Your professional biography is your opportunity to showcase your work, capabilities and areas of expertise, and what makes you stand out from your competitors.

Many in-house counsel cite lawyer bios as one of THE most important sources of information regarding researching outside lawyers (yes, everyone is Googling you whether you like it or not and your web bio is usually the number one search result of your name). In addition, lawyer bios are among the most visited pages on law firm web sites, further underscoring their importance.

Your bio can serve as an important business development and branding tool if it is well-crafted. Yet within the legal industry, so many bios are still lackluster, outdated, not client-focused or just poorly written.

Given the power of bios, it has always baffled me that many lawyers do not update theirs at least several times a year or write them with a client focus.

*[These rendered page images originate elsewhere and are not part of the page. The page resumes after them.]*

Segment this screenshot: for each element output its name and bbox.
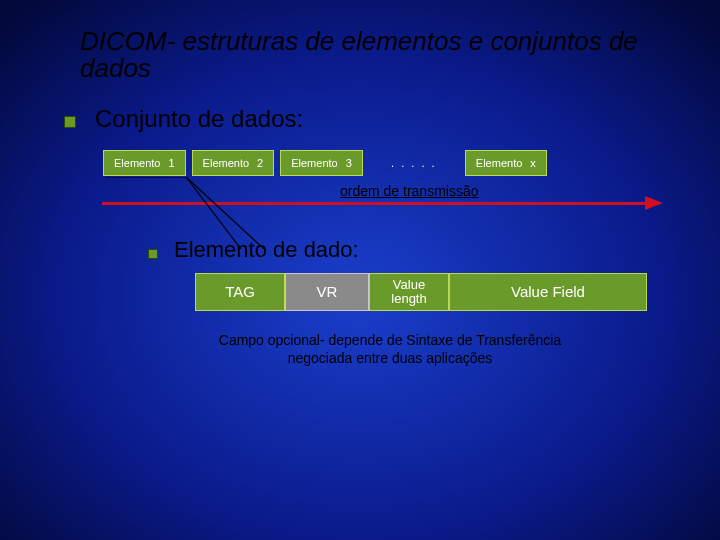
arrow-line-icon	[102, 202, 645, 205]
tag-cell: TAG	[195, 273, 285, 311]
footnote-line1: Campo opcional- depende de Sintaxe de Tr…	[219, 332, 561, 348]
data-element-structure: TAG VR Value length Value Field	[195, 273, 647, 311]
bullet-icon	[64, 116, 76, 128]
element-label: Elemento	[291, 157, 337, 169]
element-box: Elemento 3	[280, 150, 363, 176]
value-length-top: Value	[391, 278, 426, 292]
value-length-cell: Value length	[369, 273, 449, 311]
vr-cell: VR	[285, 273, 369, 311]
arrow-label: ordem de transmissão	[340, 183, 479, 199]
value-field-cell: Value Field	[449, 273, 647, 311]
element-box: Elemento 1	[103, 150, 186, 176]
element-number: 3	[346, 157, 352, 169]
element-number: 2	[257, 157, 263, 169]
element-box: Elemento x	[465, 150, 547, 176]
element-label: Elemento	[476, 157, 522, 169]
footnote: Campo opcional- depende de Sintaxe de Tr…	[150, 332, 630, 367]
element-number: x	[530, 157, 536, 169]
element-label: Elemento	[203, 157, 249, 169]
element-box: Elemento 2	[192, 150, 275, 176]
footnote-line2: negociada entre duas aplicações	[288, 350, 493, 366]
section1-heading: Conjunto de dados:	[95, 105, 303, 133]
section2-heading: Elemento de dado:	[174, 237, 359, 263]
bullet-icon	[148, 249, 158, 259]
element-label: Elemento	[114, 157, 160, 169]
arrow-head-icon	[645, 196, 663, 210]
slide-title: DICOM- estruturas de elementos e conjunt…	[80, 28, 660, 83]
ellipsis: . . . . .	[369, 157, 459, 169]
transmission-arrow: ordem de transmissão	[102, 184, 662, 208]
element-number: 1	[168, 157, 174, 169]
dataset-elements-row: Elemento 1 Elemento 2 Elemento 3 . . . .…	[103, 150, 663, 176]
value-length-bot: length	[391, 292, 426, 306]
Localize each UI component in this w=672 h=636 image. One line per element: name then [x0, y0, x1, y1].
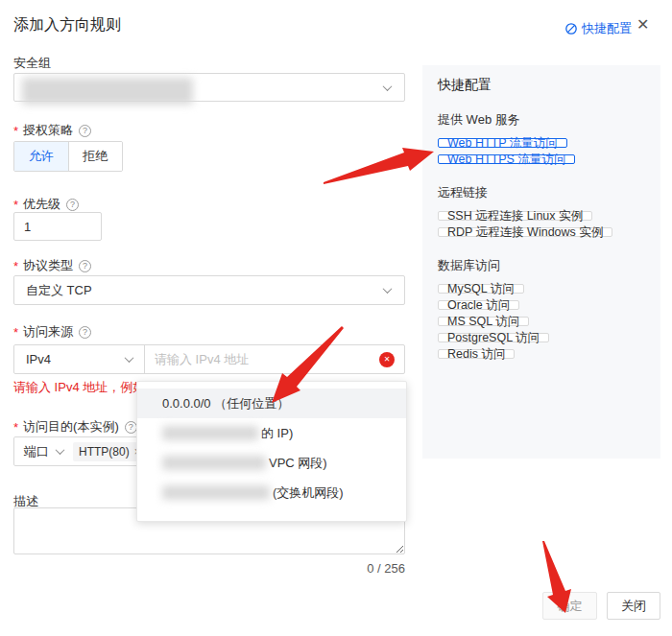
security-group-select[interactable] [13, 73, 405, 102]
quick-btn-oracle[interactable]: Oracle 访问 [438, 300, 519, 310]
chevron-down-icon [383, 82, 393, 91]
source-label: * 访问来源 ? [13, 323, 91, 341]
char-counter: 0 / 256 [13, 561, 405, 576]
source-address-dropdown: 0.0.0.0/0 （任何位置） 的 IP) VPC 网段) (交换机网段) [136, 381, 407, 522]
page-title: 添加入方向规则 [13, 15, 121, 35]
close-icon[interactable]: ✕ [636, 17, 649, 33]
help-icon[interactable]: ? [79, 125, 91, 137]
close-button[interactable]: 关闭 [607, 592, 660, 620]
quick-config-toggle-link[interactable]: 快捷配置 [564, 20, 632, 37]
quick-btn-rdp[interactable]: RDP 远程连接 Windows 实例 [438, 227, 612, 237]
required-marker: * [13, 420, 18, 435]
quick-btn-ssh[interactable]: SSH 远程连接 Linux 实例 [438, 211, 592, 221]
ok-button[interactable]: 确定 [542, 592, 597, 620]
clear-input-icon[interactable]: ✕ [379, 352, 395, 367]
required-marker: * [13, 124, 18, 138]
source-error-message: 请输入 IPv4 地址，例如 [13, 379, 145, 396]
quick-config-toggle-label: 快捷配置 [582, 20, 632, 37]
redacted-value [162, 426, 258, 440]
dest-label: * 访问目的(本实例) ? [13, 418, 137, 436]
dropdown-option-vswitch-cidr[interactable]: (交换机网段) [137, 478, 406, 507]
redacted-value [162, 485, 270, 500]
help-icon[interactable]: ? [66, 199, 79, 211]
quick-btn-web-https[interactable]: Web HTTPS 流量访问 [438, 154, 575, 164]
priority-input[interactable] [13, 212, 102, 241]
redacted-value [162, 456, 266, 470]
source-control: IPv4 ✕ [13, 344, 405, 374]
required-marker: * [13, 198, 18, 212]
section-heading-remote: 远程链接 [438, 184, 645, 201]
chevron-down-icon [383, 284, 393, 294]
arrow-to-web-http-button [324, 148, 434, 184]
help-icon[interactable]: ? [125, 421, 137, 434]
port-type-value: 端口 [24, 443, 49, 460]
eye-slash-icon [564, 22, 578, 35]
policy-allow-button[interactable]: 允许 [14, 142, 68, 171]
quick-btn-redis[interactable]: Redis 访问 [438, 349, 515, 359]
policy-deny-button[interactable]: 拒绝 [68, 142, 123, 171]
dropdown-option-vpc-cidr[interactable]: VPC 网段) [137, 448, 406, 478]
protocol-value: 自定义 TCP [26, 282, 92, 299]
quick-config-panel: 快捷配置 提供 Web 服务 Web HTTP 流量访问 Web HTTPS 流… [422, 65, 660, 459]
source-address-input[interactable] [145, 345, 379, 373]
quick-btn-mssql[interactable]: MS SQL 访问 [438, 317, 529, 326]
quick-config-title: 快捷配置 [438, 77, 645, 94]
dropdown-option-my-ip[interactable]: 的 IP) [137, 418, 406, 448]
protocol-label: * 协议类型 ? [13, 257, 91, 274]
security-group-label: 安全组 [13, 55, 51, 72]
quick-btn-postgresql[interactable]: PostgreSQL 访问 [438, 333, 549, 342]
policy-label: * 授权策略 ? [13, 122, 91, 139]
required-marker: * [13, 325, 18, 340]
section-heading-web: 提供 Web 服务 [438, 111, 645, 129]
help-icon[interactable]: ? [79, 326, 91, 339]
quick-btn-mysql[interactable]: MySQL 访问 [438, 284, 524, 294]
required-marker: * [13, 259, 18, 273]
dropdown-option-any[interactable]: 0.0.0.0/0 （任何位置） [137, 389, 406, 418]
priority-label: * 优先级 ? [13, 196, 79, 213]
quick-btn-web-http[interactable]: Web HTTP 流量访问 [438, 138, 567, 148]
protocol-select[interactable]: 自定义 TCP [13, 275, 405, 305]
port-type-select[interactable]: 端口 [24, 443, 63, 460]
chevron-down-icon [56, 445, 65, 455]
chevron-down-icon [125, 353, 134, 363]
source-type-select[interactable]: IPv4 [14, 345, 145, 373]
help-icon[interactable]: ? [79, 260, 91, 272]
policy-toggle: 允许 拒绝 [13, 141, 123, 172]
source-type-value: IPv4 [26, 352, 51, 366]
redacted-security-group-value [22, 78, 193, 105]
section-heading-database: 数据库访问 [438, 257, 645, 274]
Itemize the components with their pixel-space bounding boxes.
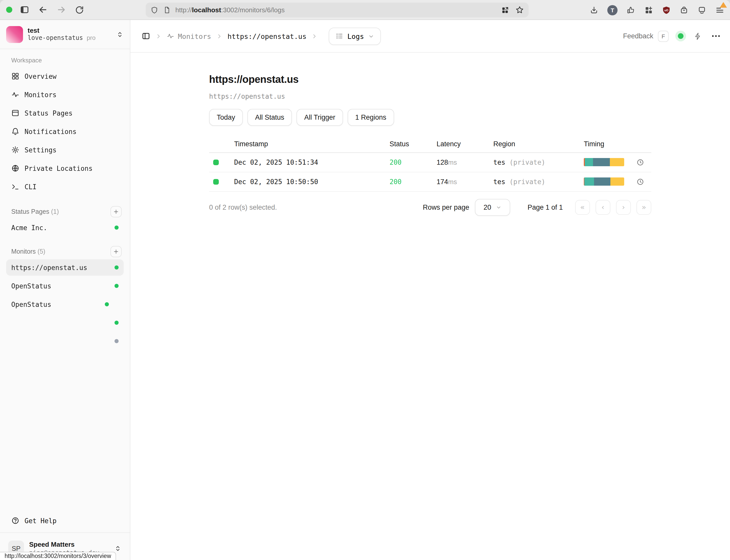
filter-status-button[interactable]: All Status	[248, 109, 292, 126]
lightning-icon[interactable]	[694, 32, 702, 40]
add-status-page-button[interactable]	[110, 206, 122, 217]
sidebar-item-label: Settings	[25, 146, 57, 154]
last-page-button[interactable]: »	[636, 200, 651, 215]
sidebar-item-label: Overview	[25, 72, 57, 80]
table-row[interactable]: Dec 02, 2025 10:51:34 200 128ms tes (pri…	[209, 153, 651, 172]
extensions-icon[interactable]	[644, 5, 653, 15]
previous-page-button[interactable]: ‹	[595, 200, 610, 215]
chevron-right-icon	[155, 33, 162, 39]
cell-timing	[584, 158, 651, 166]
header-actions: Feedback F	[623, 30, 720, 42]
tab-stack-icon[interactable]	[697, 5, 706, 15]
monitor-item[interactable]	[6, 315, 124, 331]
chevron-right-icon	[216, 33, 222, 39]
sidebar-item-private-locations[interactable]: Private Locations	[6, 159, 124, 177]
sidebar-item-settings[interactable]: Settings	[6, 141, 124, 159]
status-page-item[interactable]: Acme Inc.	[6, 219, 124, 236]
sidebar-item-label: Monitors	[25, 91, 57, 98]
forward-button-icon[interactable]	[56, 5, 66, 15]
sidebar-item-notifications[interactable]: Notifications	[6, 122, 124, 141]
sidebar-item-cli[interactable]: CLI	[6, 177, 124, 196]
cell-status: 200	[389, 159, 436, 166]
first-page-button[interactable]: «	[575, 200, 590, 215]
page-content: https://openstat.us https://openstat.us …	[209, 53, 651, 216]
filter-period-button[interactable]: Today	[209, 109, 243, 126]
feedback-button[interactable]: Feedback	[623, 32, 653, 40]
main-area: Monitors https://openstat.us Logs Feedba…	[130, 20, 730, 560]
breadcrumb-current[interactable]: https://openstat.us	[228, 32, 307, 40]
filter-trigger-button[interactable]: All Trigger	[297, 109, 343, 126]
rows-per-page-select[interactable]: 20	[475, 199, 510, 216]
extension-thumb-icon[interactable]	[626, 5, 635, 15]
cell-timestamp: Dec 02, 2025 10:50:50	[234, 178, 389, 186]
address-bar[interactable]: http://localhost:3002/monitors/6/logs	[146, 3, 528, 17]
table-row[interactable]: Dec 02, 2025 10:50:50 200 174ms tes (pri…	[209, 172, 651, 192]
downloads-icon[interactable]	[589, 5, 599, 15]
status-dot	[115, 265, 119, 270]
cell-latency: 128ms	[436, 159, 493, 166]
reload-button-icon[interactable]	[75, 5, 84, 15]
page-info-icon[interactable]	[163, 6, 171, 14]
monitors-section-title: Monitors (5)	[11, 248, 45, 255]
monitor-item[interactable]	[6, 333, 124, 349]
column-header-region[interactable]: Region	[493, 140, 584, 148]
sidebar-item-status-pages[interactable]: Status Pages	[6, 104, 124, 122]
status-dot	[115, 339, 119, 343]
browser-sidebar-toggle-icon[interactable]	[19, 5, 30, 15]
bookmark-star-icon[interactable]	[515, 6, 524, 14]
cell-latency: 174ms	[436, 178, 493, 186]
cell-status: 200	[389, 178, 436, 186]
clock-icon[interactable]	[636, 178, 644, 186]
app-header: Monitors https://openstat.us Logs Feedba…	[130, 20, 730, 53]
activity-icon	[167, 32, 174, 40]
monitor-item[interactable]: https://openstat.us	[6, 259, 124, 276]
browser-window: http://localhost:3002/monitors/6/logs T	[0, 0, 730, 560]
shield-icon[interactable]	[150, 6, 159, 14]
timing-bar	[584, 178, 624, 186]
clock-icon[interactable]	[636, 159, 644, 166]
more-options-icon[interactable]	[712, 35, 720, 37]
extension-strip: T uO	[589, 0, 725, 20]
panel-left-icon[interactable]	[142, 32, 150, 40]
sidebar-item-monitors[interactable]: Monitors	[6, 85, 124, 104]
breadcrumb-monitors[interactable]: Monitors	[167, 32, 211, 40]
activity-icon	[11, 91, 19, 99]
row-status-indicator	[213, 160, 219, 165]
url-text[interactable]: http://localhost:3002/monitors/6/logs	[175, 6, 285, 14]
page-title: https://openstat.us	[209, 73, 651, 86]
workspace-name: test	[28, 27, 96, 34]
cell-region: tes (private)	[493, 178, 584, 186]
monitor-item[interactable]: OpenStatus	[6, 278, 124, 294]
extension-t-icon[interactable]: T	[607, 5, 617, 15]
toolbox-icon[interactable]	[679, 5, 689, 15]
column-header-latency[interactable]: Latency	[436, 140, 493, 148]
column-header-status[interactable]: Status	[389, 140, 436, 148]
row-status-indicator	[213, 179, 219, 185]
monitor-item[interactable]: OpenStatus	[6, 296, 124, 312]
window-traffic-light[interactable]	[6, 7, 12, 13]
add-monitor-button[interactable]	[110, 246, 122, 257]
logs-view-button[interactable]: Logs	[329, 27, 381, 45]
sidebar-item-overview[interactable]: Overview	[6, 67, 124, 85]
system-status-dot[interactable]	[678, 33, 683, 39]
bell-icon	[11, 127, 19, 136]
chevrons-up-down-icon	[114, 545, 122, 552]
logs-icon	[336, 32, 343, 40]
next-page-button[interactable]: ›	[616, 200, 631, 215]
ublock-shield-icon[interactable]: uO	[662, 5, 671, 15]
workspace-section-label: Workspace	[11, 57, 119, 64]
get-help-button[interactable]: Get Help	[6, 511, 124, 530]
logs-button-label: Logs	[348, 32, 364, 40]
status-pages-section-header: Status Pages (1)	[11, 206, 119, 217]
sidebar-item-label: Private Locations	[25, 164, 93, 172]
column-header-timing[interactable]: Timing	[584, 140, 651, 148]
cell-region: tes (private)	[493, 159, 584, 166]
column-header-timestamp[interactable]: Timestamp	[234, 140, 389, 148]
filter-regions-button[interactable]: 1 Regions	[348, 109, 394, 126]
feedback-shortcut-badge: F	[658, 30, 669, 42]
back-button-icon[interactable]	[38, 5, 48, 15]
app-menu-icon[interactable]	[715, 5, 725, 15]
workspace-switcher[interactable]: test love-openstatus pro	[6, 25, 124, 43]
split-view-icon[interactable]	[501, 6, 509, 14]
logs-table: Timestamp Status Latency Region Timing D…	[209, 136, 651, 192]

The new year is a great reason to take a fresh look at your bio and make enhancements to it.

I recently wrote a much longer version of an article on creating a strong, engaging bio for JD Supra, which you can read here. This is an excerpt of that article, which concentrates on the show vs. tell concept, an essential component that many law firm bios are missing. The article also focuses on the idea that all bios should be client-focused and that you should always write for your audience, not your peers. Remember that often, your clients aren’t actually practicing lawyers, and even if they are, the world today isn’t as formal as it used to be (especially as clients are getting younger), so drop the legalese from your vernacular and speak in a more casual tone to your audience. Now let’s get to work!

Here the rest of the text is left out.